Éramos una fuerza unida. Éramos imparables. El apartheid se tambaleó y desmoronó. Avancemos 25 años.

En Sudáfrica, el 16 de agosto de 2012, la policía disparó a 34 mineros en lo que ya se conoce como la [masacre de Marikana. Los titulares denunciaban ‘los campos de la muerte de Rustenburg’. La operación de seguridad más sangrienta desde el fin del apartheid nos escandalizó e hizo que nos preguntáramos: “¿Qué ha fallado?”.

A miles de kilómetros de distancia, en Dacca (Bangladesh), el 24 de abril de 2013 se derrumbó un edificio comercial de ocho plantas llamado Rana Plaza, provocando la muerte de 1.127 trabajadores y trabajadoras. Cuando visité el escenario de la tragedia (la fábrica de textiles con más víctimas mortales de la historia), en el suelo se podía apreciar un enorme agujero. Las paredes desmoronadas de los edificios vecinos parecían extremidades rotas. Una vez más, nos preguntamos: “¿Qué ha fallado?”.

 

“Un enemigo sin nombre ni rostro”

Para resumirlo de un modo sencillo, tras los decisivos acontecimientos de las últimas décadas del siglo XX, el sindicalismo ha perdido de vista a su enemigo, su enfoque y su impulso.

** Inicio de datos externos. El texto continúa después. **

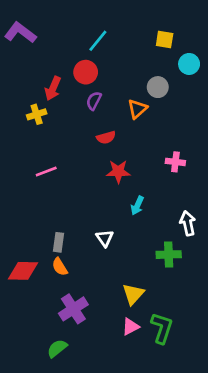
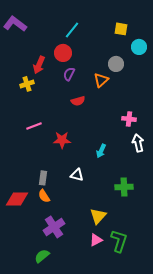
red star: (118, 171) -> (62, 140), moved
white arrow: (188, 223) -> (138, 143), moved
white triangle: (105, 238) -> (77, 175), turned -40

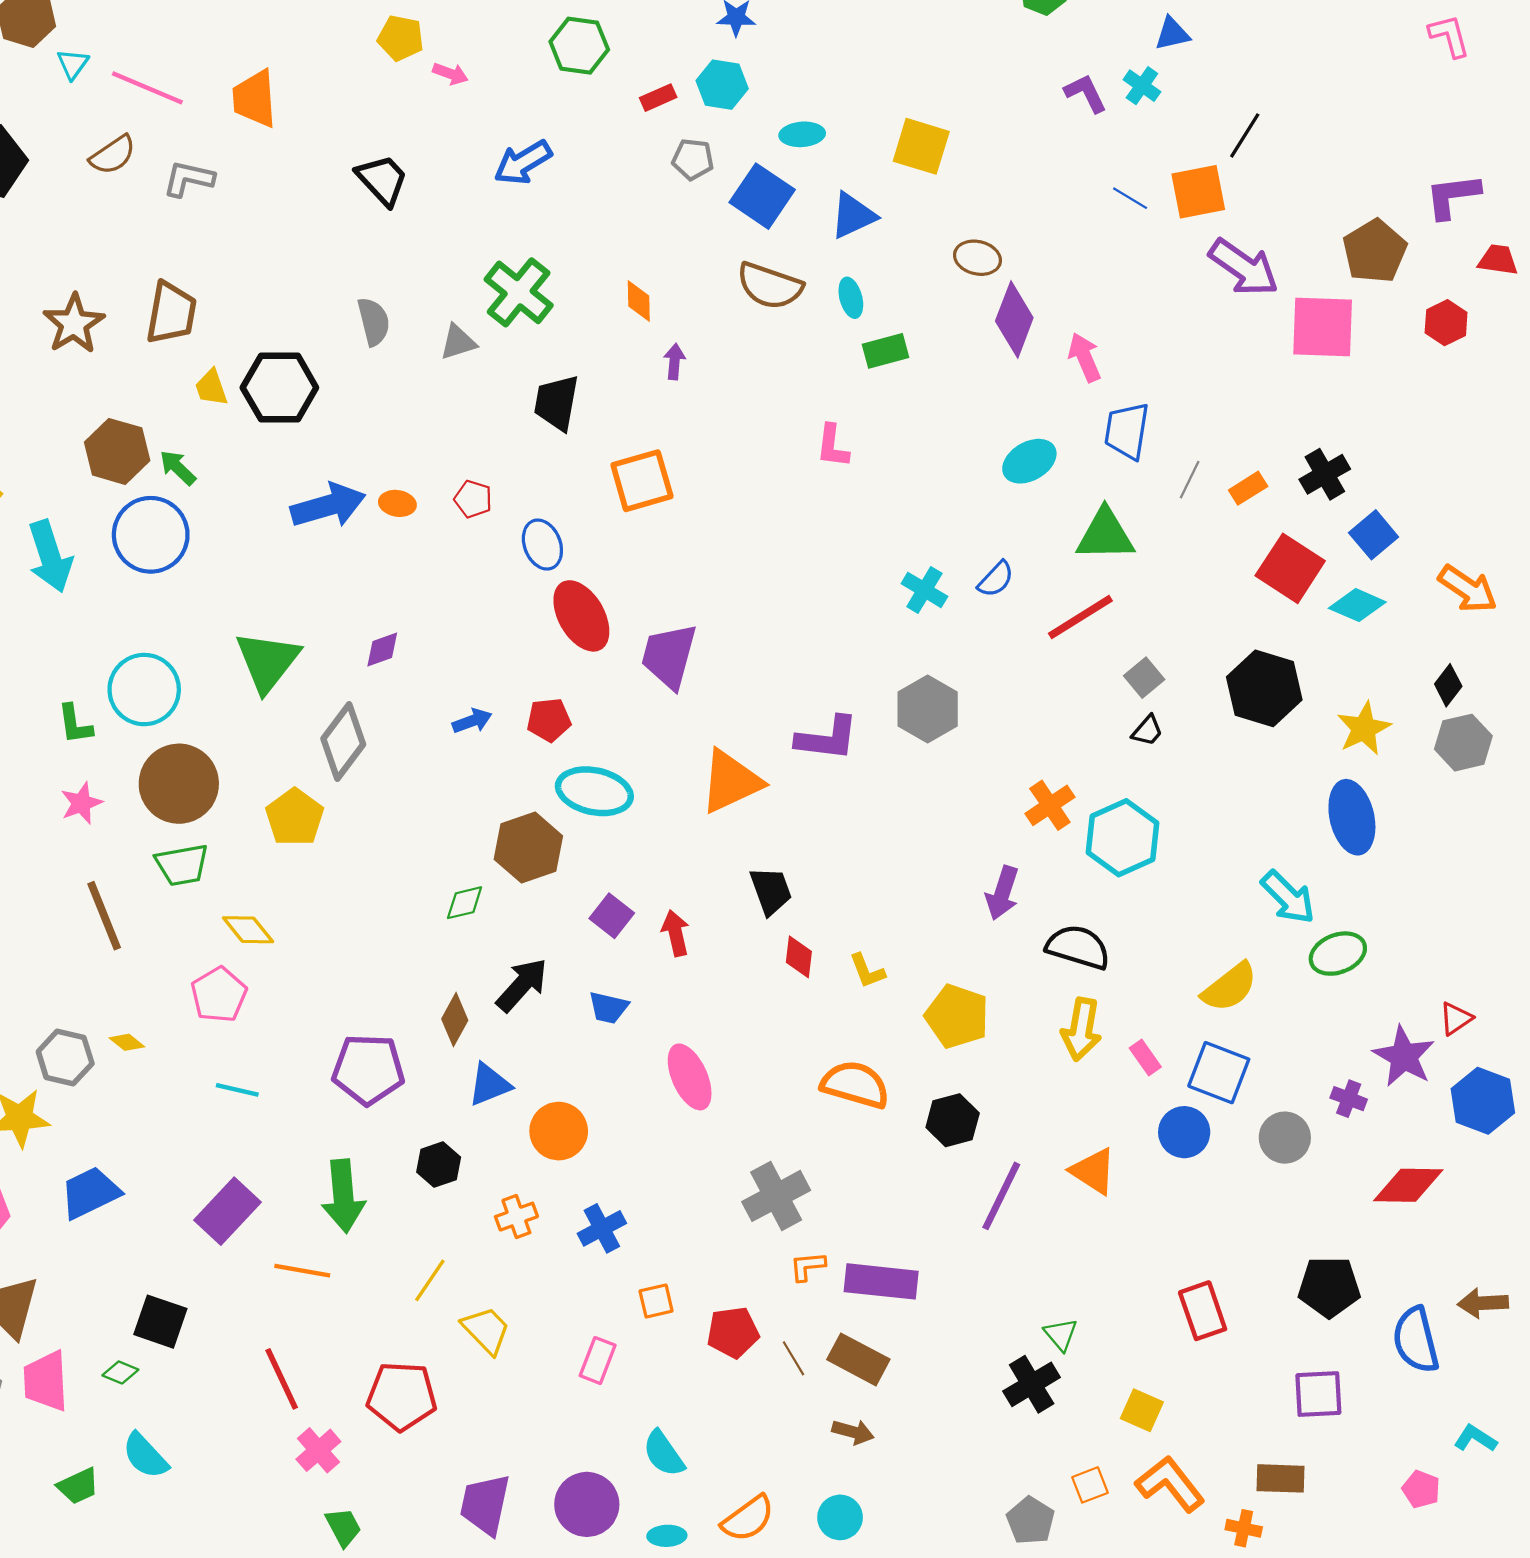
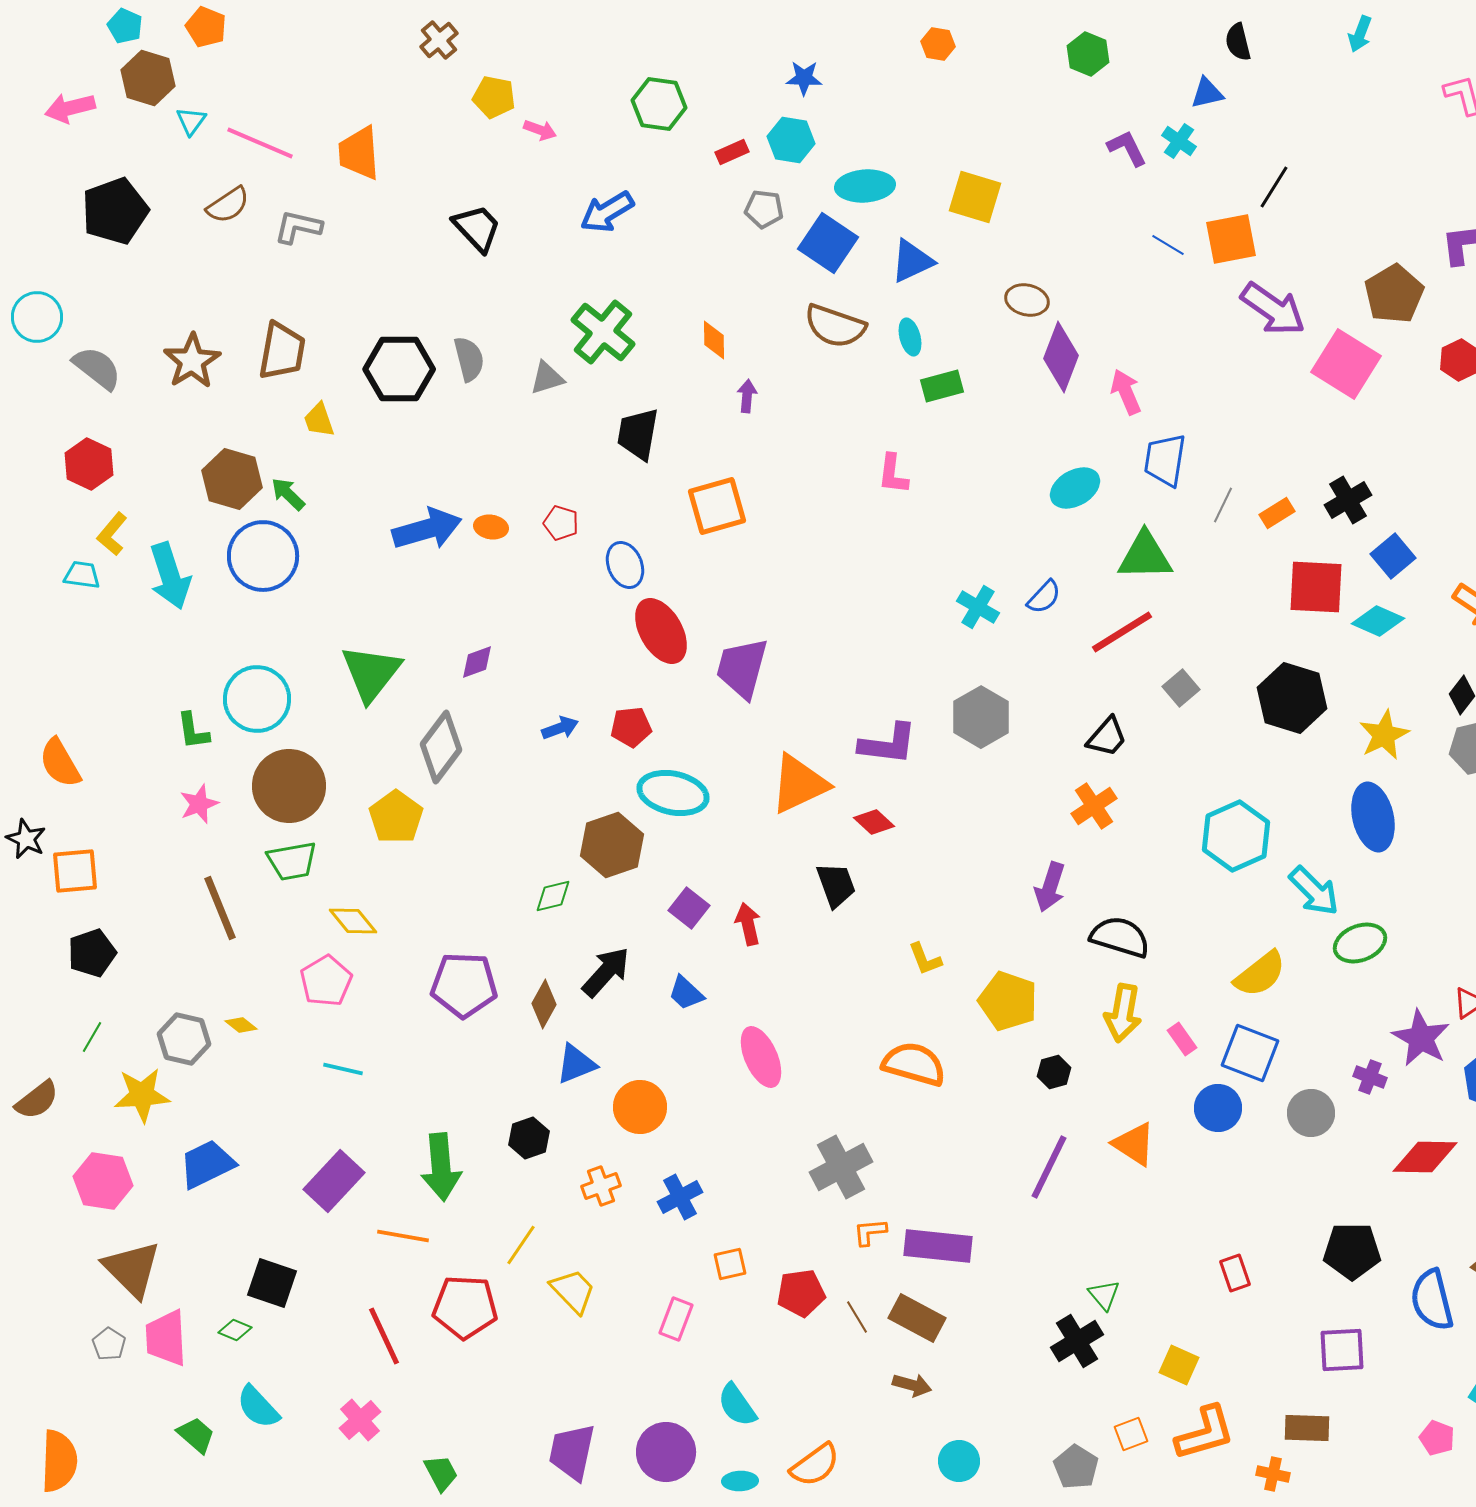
cyan ellipse: (802, 134) -> (865, 186), size x1.4
pink square: (1323, 327) -> (1346, 364), turned 30
black hexagon: (279, 388) -> (399, 369), moved
red square: (1290, 568) -> (1316, 587), turned -30
black trapezoid: (1147, 731) -> (1107, 737), moved, size x1.4
cyan hexagon: (1122, 838) -> (1236, 836), moved
red diamond: (799, 957) -> (874, 822), moved, turned -54
blue trapezoid: (608, 1008) -> (686, 993), turned 30
purple pentagon: (368, 1069) -> (464, 985), moved
black hexagon: (953, 1120) -> (1054, 1072), moved, size x0.7
red rectangle: (1203, 1311) -> (1235, 1273), size x0.7
red pentagon: (402, 1396) -> (465, 1307), moved
pink cross: (318, 1450) -> (360, 1420), moved
orange L-shape: (1170, 1484) -> (1205, 1433), turned 112
green trapezoid: (78, 1486) -> (196, 1435), turned -114
cyan circle: (840, 1517) -> (959, 1461), moved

Hoy en día, casi 21 millones de personas trabajan en condiciones de trabajo forzoso. Tres de cada 1.000 personas son ‘esclavos modernos’. En el 28% de los países del mundo hay sindicalistas que han denunciado ante la Confederación Sindical Internacional (CSI) que han sufrido maltratos físicos. En los últimos 27 años, 2.942 sindicalistas han sido asesinados en Colombia. En Guatemala, 73 sindicalistas han sido asesinados desde 2007.

En el 53% de todas las naciones hay sindicalistas que han denunciado ante la CSI que sufren de discriminación antisindical y no pueden recurrir a los tribunales de manera efectiva.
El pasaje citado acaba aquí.